I agree that it is hard to see how we could be experiencing one world
out of an infinite number of them, if they all had a uniform measure,
just as we can't pick a truly random integer.  Two solutions are, first,
to assume that worlds have non-uniform measure, so that each possible
world has a non-infinitesimal measure.  Or second, even if worlds do have
infinitesimal measure, observers can be considered as finite machines
which each span an infinite number of worlds.  Since an observer is only
finite, he can occupy a fraction of the multiverse which has non-zero
measure even if the worlds themselves have zero measure.

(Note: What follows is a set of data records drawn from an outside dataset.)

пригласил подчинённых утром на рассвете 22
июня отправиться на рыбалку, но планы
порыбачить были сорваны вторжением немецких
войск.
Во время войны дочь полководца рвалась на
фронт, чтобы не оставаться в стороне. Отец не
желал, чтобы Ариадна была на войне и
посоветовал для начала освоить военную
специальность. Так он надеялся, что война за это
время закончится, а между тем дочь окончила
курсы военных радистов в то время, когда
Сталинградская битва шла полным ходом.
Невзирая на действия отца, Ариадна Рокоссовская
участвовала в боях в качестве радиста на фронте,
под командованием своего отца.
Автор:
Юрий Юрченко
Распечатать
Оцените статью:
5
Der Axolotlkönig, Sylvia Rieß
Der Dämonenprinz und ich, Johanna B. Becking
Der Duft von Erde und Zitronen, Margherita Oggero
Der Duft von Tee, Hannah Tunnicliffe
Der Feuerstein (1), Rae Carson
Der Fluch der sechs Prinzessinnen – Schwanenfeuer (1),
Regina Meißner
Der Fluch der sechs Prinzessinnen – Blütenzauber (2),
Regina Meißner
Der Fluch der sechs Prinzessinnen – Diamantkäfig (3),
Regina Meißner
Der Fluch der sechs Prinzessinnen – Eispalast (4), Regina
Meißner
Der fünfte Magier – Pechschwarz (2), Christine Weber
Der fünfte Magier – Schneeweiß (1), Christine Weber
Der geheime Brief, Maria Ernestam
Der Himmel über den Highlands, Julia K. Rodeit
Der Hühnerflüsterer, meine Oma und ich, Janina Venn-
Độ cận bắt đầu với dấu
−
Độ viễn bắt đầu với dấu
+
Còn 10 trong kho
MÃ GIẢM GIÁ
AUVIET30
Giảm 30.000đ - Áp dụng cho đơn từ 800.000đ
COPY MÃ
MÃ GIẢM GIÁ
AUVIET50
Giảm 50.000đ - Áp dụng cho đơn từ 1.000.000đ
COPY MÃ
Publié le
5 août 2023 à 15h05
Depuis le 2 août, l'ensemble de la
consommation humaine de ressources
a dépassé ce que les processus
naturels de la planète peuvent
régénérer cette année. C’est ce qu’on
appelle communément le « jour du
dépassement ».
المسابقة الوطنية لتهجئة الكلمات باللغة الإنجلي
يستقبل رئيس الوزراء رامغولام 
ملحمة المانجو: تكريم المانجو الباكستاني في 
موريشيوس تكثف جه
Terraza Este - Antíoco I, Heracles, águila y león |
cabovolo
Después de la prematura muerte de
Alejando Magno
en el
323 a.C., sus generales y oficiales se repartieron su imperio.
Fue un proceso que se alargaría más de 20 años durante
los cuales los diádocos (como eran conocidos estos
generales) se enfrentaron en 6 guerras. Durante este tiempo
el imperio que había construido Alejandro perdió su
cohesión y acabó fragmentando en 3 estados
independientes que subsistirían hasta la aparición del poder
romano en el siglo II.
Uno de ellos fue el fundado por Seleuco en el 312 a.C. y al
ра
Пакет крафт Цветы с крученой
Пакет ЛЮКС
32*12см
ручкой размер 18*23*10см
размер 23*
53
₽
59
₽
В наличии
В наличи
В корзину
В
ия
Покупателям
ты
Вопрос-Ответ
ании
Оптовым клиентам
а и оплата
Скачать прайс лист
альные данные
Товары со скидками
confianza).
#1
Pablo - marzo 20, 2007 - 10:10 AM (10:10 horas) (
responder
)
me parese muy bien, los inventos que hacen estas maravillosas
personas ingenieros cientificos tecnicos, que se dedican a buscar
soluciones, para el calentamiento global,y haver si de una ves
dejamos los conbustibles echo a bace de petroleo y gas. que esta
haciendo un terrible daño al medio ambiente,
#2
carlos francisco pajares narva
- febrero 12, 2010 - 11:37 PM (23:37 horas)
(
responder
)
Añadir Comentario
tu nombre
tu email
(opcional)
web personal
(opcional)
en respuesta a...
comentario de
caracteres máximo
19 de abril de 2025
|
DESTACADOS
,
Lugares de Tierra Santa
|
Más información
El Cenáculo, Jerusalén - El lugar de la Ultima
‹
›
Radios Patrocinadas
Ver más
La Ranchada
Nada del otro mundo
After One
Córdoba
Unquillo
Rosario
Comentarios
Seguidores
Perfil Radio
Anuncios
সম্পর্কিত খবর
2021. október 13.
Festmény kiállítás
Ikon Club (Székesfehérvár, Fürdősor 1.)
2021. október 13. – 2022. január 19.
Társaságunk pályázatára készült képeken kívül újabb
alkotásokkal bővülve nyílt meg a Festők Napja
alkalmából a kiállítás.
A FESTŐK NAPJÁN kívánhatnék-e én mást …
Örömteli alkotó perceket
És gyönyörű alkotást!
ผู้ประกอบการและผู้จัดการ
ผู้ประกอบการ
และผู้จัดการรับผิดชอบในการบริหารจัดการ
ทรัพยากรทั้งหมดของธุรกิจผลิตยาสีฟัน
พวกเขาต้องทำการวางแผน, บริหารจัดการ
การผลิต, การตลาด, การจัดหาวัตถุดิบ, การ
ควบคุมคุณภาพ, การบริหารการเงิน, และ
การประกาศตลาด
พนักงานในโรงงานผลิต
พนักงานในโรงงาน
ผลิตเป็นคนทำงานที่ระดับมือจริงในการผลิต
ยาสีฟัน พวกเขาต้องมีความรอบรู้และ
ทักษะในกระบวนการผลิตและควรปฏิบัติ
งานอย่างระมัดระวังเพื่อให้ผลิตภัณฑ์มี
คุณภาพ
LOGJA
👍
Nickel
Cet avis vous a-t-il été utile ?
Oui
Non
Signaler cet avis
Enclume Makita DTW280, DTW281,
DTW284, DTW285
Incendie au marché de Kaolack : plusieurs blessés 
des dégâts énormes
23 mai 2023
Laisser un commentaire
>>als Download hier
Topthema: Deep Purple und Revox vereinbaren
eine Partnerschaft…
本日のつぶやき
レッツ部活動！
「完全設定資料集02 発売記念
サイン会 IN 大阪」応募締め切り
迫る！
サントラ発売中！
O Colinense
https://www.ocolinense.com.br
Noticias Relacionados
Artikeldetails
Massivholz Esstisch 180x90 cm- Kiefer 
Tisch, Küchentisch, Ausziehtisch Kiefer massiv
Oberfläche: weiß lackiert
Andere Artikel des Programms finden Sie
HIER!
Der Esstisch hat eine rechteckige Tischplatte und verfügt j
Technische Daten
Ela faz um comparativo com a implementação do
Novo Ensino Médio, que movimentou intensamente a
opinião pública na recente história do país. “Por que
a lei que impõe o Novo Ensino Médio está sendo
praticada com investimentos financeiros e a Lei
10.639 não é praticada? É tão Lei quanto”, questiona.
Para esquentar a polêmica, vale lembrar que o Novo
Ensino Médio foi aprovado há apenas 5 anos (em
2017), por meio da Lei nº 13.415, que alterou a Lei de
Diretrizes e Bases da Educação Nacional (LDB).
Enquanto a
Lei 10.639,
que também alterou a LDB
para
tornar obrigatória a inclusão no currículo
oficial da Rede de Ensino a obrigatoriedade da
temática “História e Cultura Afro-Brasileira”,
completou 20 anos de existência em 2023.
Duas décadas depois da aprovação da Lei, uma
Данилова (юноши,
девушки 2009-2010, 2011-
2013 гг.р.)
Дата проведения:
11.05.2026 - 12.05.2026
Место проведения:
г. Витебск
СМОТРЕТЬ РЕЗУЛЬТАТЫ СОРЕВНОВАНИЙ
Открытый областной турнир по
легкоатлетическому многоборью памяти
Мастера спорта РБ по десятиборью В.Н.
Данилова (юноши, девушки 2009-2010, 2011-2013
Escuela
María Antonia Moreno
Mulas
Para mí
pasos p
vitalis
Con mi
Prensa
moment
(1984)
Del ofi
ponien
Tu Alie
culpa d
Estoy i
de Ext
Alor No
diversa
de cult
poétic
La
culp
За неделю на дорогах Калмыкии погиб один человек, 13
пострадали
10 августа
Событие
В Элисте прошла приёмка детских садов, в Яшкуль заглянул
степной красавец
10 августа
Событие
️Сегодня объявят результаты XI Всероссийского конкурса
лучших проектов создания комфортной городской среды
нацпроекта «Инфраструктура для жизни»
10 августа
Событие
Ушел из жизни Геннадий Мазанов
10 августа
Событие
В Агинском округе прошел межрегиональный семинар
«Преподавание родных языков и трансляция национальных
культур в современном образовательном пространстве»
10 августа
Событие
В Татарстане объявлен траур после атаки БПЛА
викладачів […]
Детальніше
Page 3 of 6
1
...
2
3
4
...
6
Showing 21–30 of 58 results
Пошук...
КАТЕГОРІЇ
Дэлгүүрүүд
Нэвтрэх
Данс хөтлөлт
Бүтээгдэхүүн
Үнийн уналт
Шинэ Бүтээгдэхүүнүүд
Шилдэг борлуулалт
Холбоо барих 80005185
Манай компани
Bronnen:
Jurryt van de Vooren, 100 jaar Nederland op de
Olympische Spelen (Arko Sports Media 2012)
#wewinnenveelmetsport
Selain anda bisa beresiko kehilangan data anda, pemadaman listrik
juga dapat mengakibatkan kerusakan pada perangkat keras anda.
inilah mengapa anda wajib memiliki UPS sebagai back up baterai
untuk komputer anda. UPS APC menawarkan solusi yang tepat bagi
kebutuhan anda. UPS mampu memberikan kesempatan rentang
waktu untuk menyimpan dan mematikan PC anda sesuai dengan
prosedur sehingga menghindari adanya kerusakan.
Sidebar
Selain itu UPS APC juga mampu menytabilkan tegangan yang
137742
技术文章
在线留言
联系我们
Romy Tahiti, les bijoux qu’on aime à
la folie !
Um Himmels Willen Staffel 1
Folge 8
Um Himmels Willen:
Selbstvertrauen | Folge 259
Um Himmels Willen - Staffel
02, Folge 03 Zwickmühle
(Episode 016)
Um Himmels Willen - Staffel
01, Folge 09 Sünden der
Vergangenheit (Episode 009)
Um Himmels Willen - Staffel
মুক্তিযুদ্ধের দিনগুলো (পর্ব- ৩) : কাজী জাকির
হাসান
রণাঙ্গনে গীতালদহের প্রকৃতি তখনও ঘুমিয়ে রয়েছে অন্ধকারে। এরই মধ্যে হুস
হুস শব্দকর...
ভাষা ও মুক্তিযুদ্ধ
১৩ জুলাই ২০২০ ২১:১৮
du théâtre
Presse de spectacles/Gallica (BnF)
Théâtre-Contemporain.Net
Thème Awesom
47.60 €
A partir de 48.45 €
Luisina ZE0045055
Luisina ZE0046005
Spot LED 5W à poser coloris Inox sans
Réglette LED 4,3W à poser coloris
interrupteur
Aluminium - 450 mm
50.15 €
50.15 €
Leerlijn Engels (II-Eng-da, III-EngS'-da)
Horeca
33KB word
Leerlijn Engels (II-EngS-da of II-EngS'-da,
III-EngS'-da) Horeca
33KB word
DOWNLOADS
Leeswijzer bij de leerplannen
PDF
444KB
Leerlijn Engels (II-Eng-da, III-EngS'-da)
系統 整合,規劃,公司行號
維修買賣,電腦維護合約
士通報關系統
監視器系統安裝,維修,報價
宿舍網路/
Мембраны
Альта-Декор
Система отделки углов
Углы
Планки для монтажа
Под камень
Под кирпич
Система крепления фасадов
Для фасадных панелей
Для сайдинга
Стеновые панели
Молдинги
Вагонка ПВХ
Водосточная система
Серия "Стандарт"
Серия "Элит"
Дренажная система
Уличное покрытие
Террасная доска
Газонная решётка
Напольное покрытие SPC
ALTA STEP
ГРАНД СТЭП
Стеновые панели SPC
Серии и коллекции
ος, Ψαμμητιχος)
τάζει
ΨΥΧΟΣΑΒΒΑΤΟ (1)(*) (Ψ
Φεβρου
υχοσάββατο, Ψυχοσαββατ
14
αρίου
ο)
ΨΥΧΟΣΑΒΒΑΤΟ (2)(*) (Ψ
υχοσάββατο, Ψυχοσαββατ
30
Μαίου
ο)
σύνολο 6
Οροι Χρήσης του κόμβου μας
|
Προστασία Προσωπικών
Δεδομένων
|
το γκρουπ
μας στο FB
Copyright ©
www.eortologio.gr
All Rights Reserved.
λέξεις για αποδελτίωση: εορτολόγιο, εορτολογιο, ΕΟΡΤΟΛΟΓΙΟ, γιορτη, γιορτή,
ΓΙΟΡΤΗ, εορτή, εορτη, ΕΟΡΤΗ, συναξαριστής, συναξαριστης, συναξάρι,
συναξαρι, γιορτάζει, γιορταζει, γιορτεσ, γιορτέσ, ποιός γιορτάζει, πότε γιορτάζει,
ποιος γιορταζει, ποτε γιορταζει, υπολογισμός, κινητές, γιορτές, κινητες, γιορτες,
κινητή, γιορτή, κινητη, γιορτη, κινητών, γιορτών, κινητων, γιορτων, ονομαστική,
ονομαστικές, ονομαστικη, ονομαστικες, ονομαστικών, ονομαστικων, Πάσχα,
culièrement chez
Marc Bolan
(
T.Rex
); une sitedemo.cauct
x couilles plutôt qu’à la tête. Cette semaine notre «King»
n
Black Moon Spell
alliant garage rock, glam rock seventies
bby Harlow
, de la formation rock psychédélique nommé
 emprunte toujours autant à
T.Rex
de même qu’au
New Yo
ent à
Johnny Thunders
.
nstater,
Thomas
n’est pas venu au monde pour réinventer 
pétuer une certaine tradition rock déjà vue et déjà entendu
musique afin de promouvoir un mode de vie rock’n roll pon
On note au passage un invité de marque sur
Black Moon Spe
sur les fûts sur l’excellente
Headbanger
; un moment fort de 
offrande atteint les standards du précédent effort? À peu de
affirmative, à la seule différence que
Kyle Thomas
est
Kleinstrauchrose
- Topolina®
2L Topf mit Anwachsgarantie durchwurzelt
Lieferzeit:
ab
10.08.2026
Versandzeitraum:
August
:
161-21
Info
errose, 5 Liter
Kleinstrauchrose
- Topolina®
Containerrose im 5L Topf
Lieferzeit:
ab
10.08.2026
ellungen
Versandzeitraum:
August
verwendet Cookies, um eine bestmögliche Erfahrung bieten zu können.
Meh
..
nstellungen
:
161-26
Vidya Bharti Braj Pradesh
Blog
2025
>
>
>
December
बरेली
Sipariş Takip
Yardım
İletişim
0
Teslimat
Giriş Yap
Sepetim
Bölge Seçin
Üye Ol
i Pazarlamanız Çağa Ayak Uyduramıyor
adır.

> I use the simple 'limit to infinity' approach to provide a potential
> solution to the WR problem (see appendix of
> - Russell's paper is not
> too dissimilar in this area, I think. This approach seems to cover at least
> the 'countable' region (in Cantorian terms), and also addresses the above
> problems (ie odd/even type questions etc). The key point in my philosophy
> paper is that it is mathematics (and/or information theory) that is more
> likely to map the objective distribution of types of worlds, compared to the
> particular anthropic intuition that is implied by the WR challenge.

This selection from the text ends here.